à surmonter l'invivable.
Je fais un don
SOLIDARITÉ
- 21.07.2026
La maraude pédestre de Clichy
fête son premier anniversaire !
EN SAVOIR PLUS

--

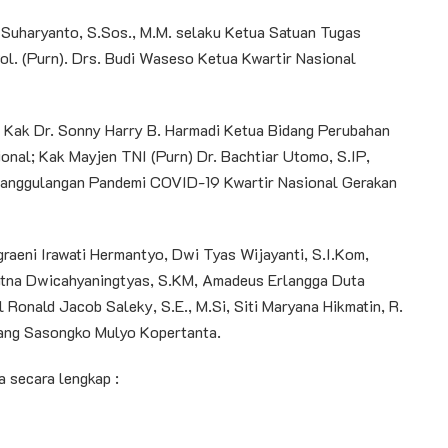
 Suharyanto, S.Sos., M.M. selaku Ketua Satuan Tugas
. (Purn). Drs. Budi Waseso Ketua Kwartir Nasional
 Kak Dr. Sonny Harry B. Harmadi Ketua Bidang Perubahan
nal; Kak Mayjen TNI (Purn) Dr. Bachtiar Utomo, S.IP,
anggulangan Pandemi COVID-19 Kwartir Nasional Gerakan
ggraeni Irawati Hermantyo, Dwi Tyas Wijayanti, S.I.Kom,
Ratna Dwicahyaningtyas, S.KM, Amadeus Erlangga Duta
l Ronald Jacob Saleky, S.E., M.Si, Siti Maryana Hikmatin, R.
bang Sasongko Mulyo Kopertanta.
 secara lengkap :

# AIM OF THE EXERCISE
All lines of the data that hold "Nasional" need to be copied.

# SOLUTION BELOW
. (Purn). Drs. Budi Waseso Ketua Kwartir Nasional
anggulangan Pandemi COVID-19 Kwartir Nasional Gerakan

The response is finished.